La jurisprudence administrative recourt d’abord au critère de « l’intérêt personnel » que l’élu peut détenir en propre ou par personne interposée. La présence d’un « intérêt qui ne se confond pas avec ceux de la généralité des habitants de la commune » (CE, 16/12/94, n° 145370) est ici recherchée, au terme d’une analyse in concreto (CE, 30/12/02, n° 229099).
Le juge considère par exemple que n’est pas « intéressé à l’affaire » le conseiller municipal qui bénéficie d'une indemnité en raison de la vente de parcelles communales (CE, 1/07/19, n° 410714), ni celui dont la famille bénéficiera de l’implantation d’un projet éolien sur lequel il a été amené à donner un avis (CAA Nancy, 26/01/21, n° 20NC00316, pt. 19 – en l’occurrence, deux des conseillers municipaux présents au vote étaient respectivement le fils et le neveu du propriétaire de la parcelle d’implantation du parc).
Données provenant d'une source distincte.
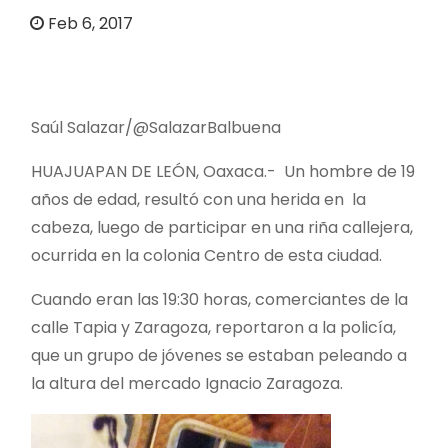
o
Feb 6, 2017
Saúl Salazar/@SalazarBalbuena
HUAJUAPAN DE LEÓN, Oaxaca.- Un hombre de 19
años de edad, resultó con una herida en la
cabeza, luego de participar en una riña callejera,
ocurrida en la colonia Centro de esta ciudad.
Cuando eran las 19:30 horas, comerciantes de la
calle Tapia y Zaragoza, reportaron a la policía,
que un grupo de jóvenes se estaban peleando a
la altura del mercado Ignacio Zaragoza.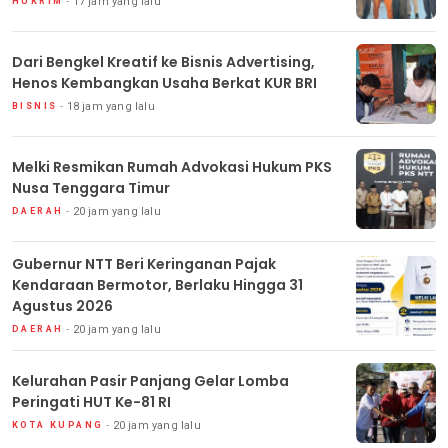
17 jam yang lalu
HUKRIM
Dari Bengkel Kreatif ke Bisnis Advertising,
Henos Kembangkan Usaha Berkat KUR BRI
18 jam yang lalu
BISNIS
Melki Resmikan Rumah Advokasi Hukum PKS
Nusa Tenggara Timur
20 jam yang lalu
DAERAH
Gubernur NTT Beri Keringanan Pajak
Kendaraan Bermotor, Berlaku Hingga 31
Agustus 2026
20 jam yang lalu
DAERAH
Kelurahan Pasir Panjang Gelar Lomba
Peringati HUT Ke-81 RI
20 jam yang lalu
KOTA KUPANG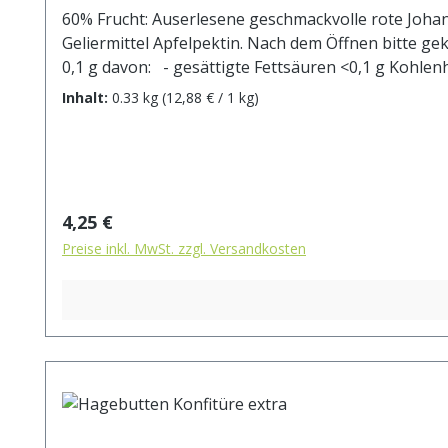
60% Frucht: Auserlesene geschmackvolle rote Johan
Geliermittel Apfelpektin. Nach dem Öffnen bitte gekühlt lagern!
0,1 g davon: - gesättigte Fettsäuren <0,1 g Kohlenhydrate 53,5 g davon: - Zucker 53,5 g Eiweiß 0,7 g Salz 0,02 g Diese Nährwertangaben sind ca. Angaben und
unterliegen natürlichen Schwankungen
Inhalt:
0.33 kg
(12,88 € / 1 kg)
Regulärer Preis:
4,25 €
Preise inkl. MwSt. zzgl. Versandkosten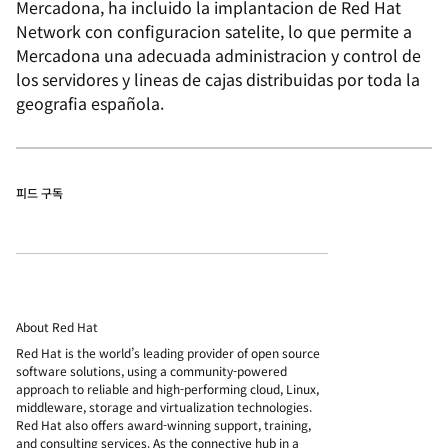
Mercadona, ha incluido la implantacion de Red Hat
Network con configuracion satelite, lo que permite a
Mercadona una adecuada administracion y control de
los servidores y lineas de cajas distribuidas por toda la
geografia española.
피드 구독
About Red Hat
Red Hat is the world’s leading provider of open source
software solutions, using a community-powered
approach to reliable and high-performing cloud, Linux,
middleware, storage and virtualization technologies.
Red Hat also offers award-winning support, training,
and consulting services. As the connective hub in a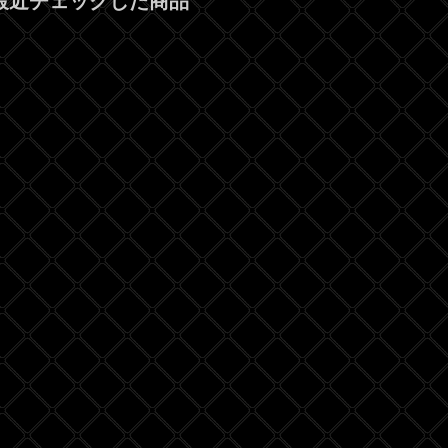
最近チェックした商品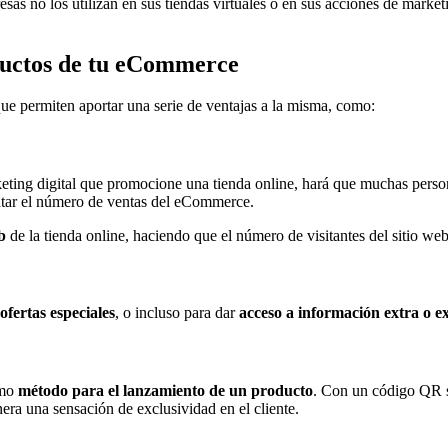
sas no los utilizan en sus tiendas virtuales o en sus acciones de market
oductos de tu eCommerce
ue permiten aportar una serie de ventajas a la misma, como:
ing digital que promocione una tienda online, hará que muchas persona
tar el número de ventas del eCommerce.
b
de la tienda online, haciendo que el número de visitantes del sitio w
fertas especiales
, o incluso para dar
acceso a información extra o e
omo
método para el lanzamiento de un producto
. Con un código QR s
nera una sensación de exclusividad en el cliente.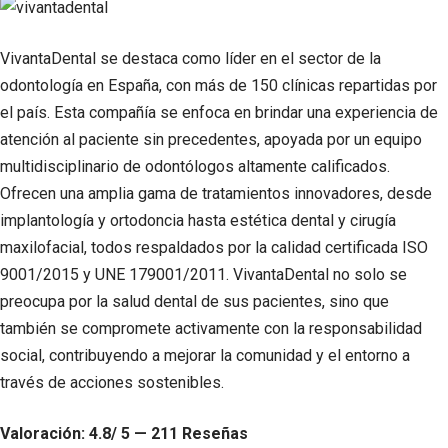
VivantaDental se destaca como líder en el sector de la
odontología en España, con más de 150 clínicas repartidas por
el país. Esta compañía se enfoca en brindar una experiencia de
atención al paciente sin precedentes, apoyada por un equipo
multidisciplinario de odontólogos altamente calificados.
Ofrecen una amplia gama de tratamientos innovadores, desde
implantología y ortodoncia hasta estética dental y cirugía
maxilofacial, todos respaldados por la calidad certificada ISO
9001/2015 y UNE 179001/2011. VivantaDental no solo se
preocupa por la salud dental de sus pacientes, sino que
también se compromete activamente con la responsabilidad
social, contribuyendo a mejorar la comunidad y el entorno a
través de acciones sostenibles.
Valoración: 4.8/ 5 — 211 Reseñas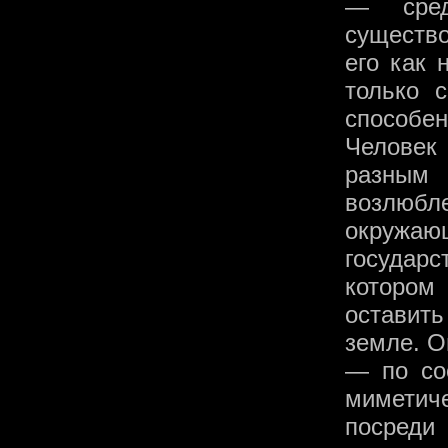
— сред
существ
его как 
только 
способен
Человек 
разным 
возлюбл
окружаю
государс
котором
оставит
земле. О
— по соо
миметич
посреди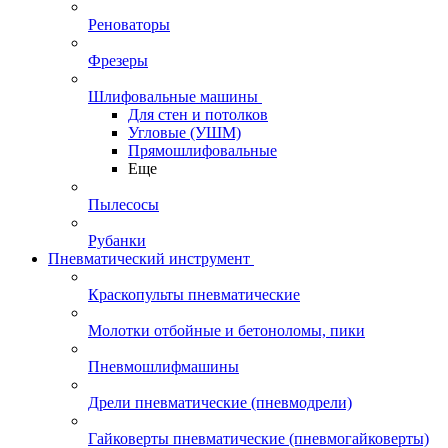
Реноваторы
Фрезеры
Шлифовальные машины
Для стен и потолков
Угловые (УШМ)
Прямошлифовальные
Еще
Пылесосы
Рубанки
Пневматический инструмент
Краскопульты пневматические
Молотки отбойные и бетоноломы, пики
Пневмошлифмашины
Дрели пневматические (пневмодрели)
Гайковерты пневматические (пневмогайковерты)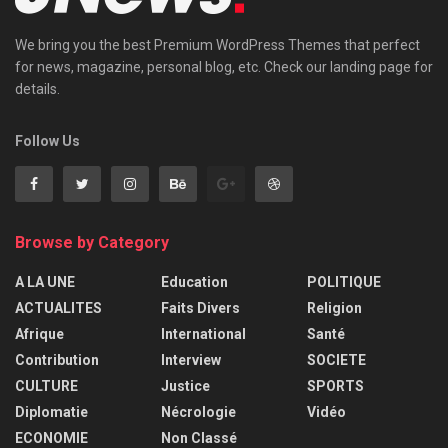
We bring you the best Premium WordPress Themes that perfect
for news, magazine, personal blog, etc. Check our landing page for
details.
Follow Us
Browse by Category
A LA UNE
Education
POLITIQUE
ACTUALITES
Faits Divers
Religion
Afrique
International
Santé
Contribution
Interview
SOCIETE
CULTURE
Justice
SPORTS
Diplomatie
Nécrologie
Vidéo
ECONOMIE
Non Classé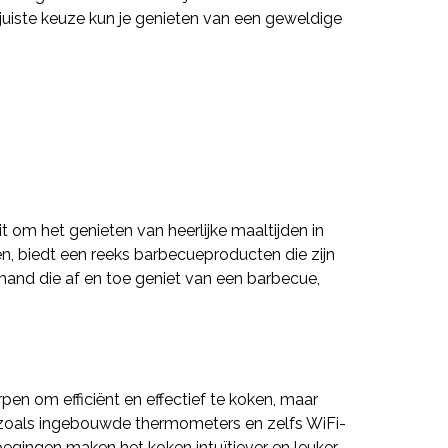
 juiste keuze kun je genieten van een geweldige
t om het genieten van heerlijke maaltijden in
en, biedt een reeks barbecueproducten die zijn
mand die af en toe geniet van een barbecue,
pen om efficiënt en effectief te koken, maar
zoals ingebouwde thermometers en zelfs WiFi-
egingen maken het koken intuïtiever en leuker,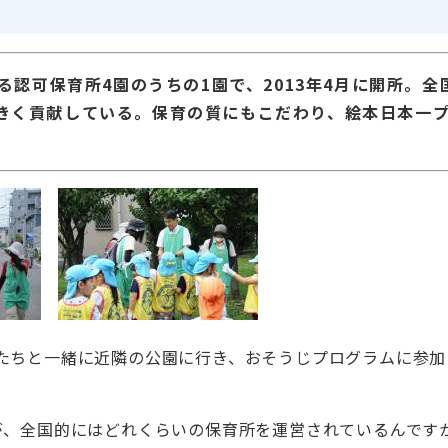
する認可保育所4園のうちの1園で、2013年4月に開所。
きく貢献している。保育の質にもこだわり、絵本日本一
たちと一緒に近隣の公園に行き、おそうじプログラムに参加
が、全国的にはどれくらいの保育所を運営されているんです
De même, le seul vote d’un élu propriétaire de parcelles destinées à l’élargissement des chemins d’accès aux éoliennes lors de la délibération sur l’opportunité du projet ne suffit pas à retenir la qualification d’« élu intéressé » (CAA Nancy, 26/01/21, préc., pt. 6). Le conseiller doit également, en effet, avoir eu une influence sur le sens de la décision.
Le second critère dégagé par le juge procède de l’influence exercée par l’élu sur la délibération ou de sa « participation active » à celle-ci (CE, 12/10/16, n° 387308). La preuve de cette influence de l’élu sur la délibération en vue de prendre en compte son intérêt personnel doit être rapportée pour entraîner l’annulation de la délibération.
Ainsi, la circonstance que deux élus, gérants du groupement foncier propriétaire du terrain d’assiette d’un projet éolien, aient pris part à la délibération précédant l’avis favorable du maire sur le projet n’entache pas d’illégalité la procédure de délivrance de l’autorisation, dès lors qu’aucune influence sur le sens de la délibération ou sur l’avis du maire n’a été démontrée (CAA Marseille, 13/11/15, n° 14MA00594).
L’appréciation par les juges de l’influence ne se limite pas au seul moment de la délibération (CE, 9/07/03, n°248344). Cette influence peut être caractérisée si un élu a activement participé aux réunions et travaux préparatoires à l’élaboration d’un document d’urbanisme, même il s’est abstenu de prendre part aux débats lors de l’approbation (CE, 21/11/12, n° 334726 : annulation, pour ce motif, de la délibération approuvant une carte communale).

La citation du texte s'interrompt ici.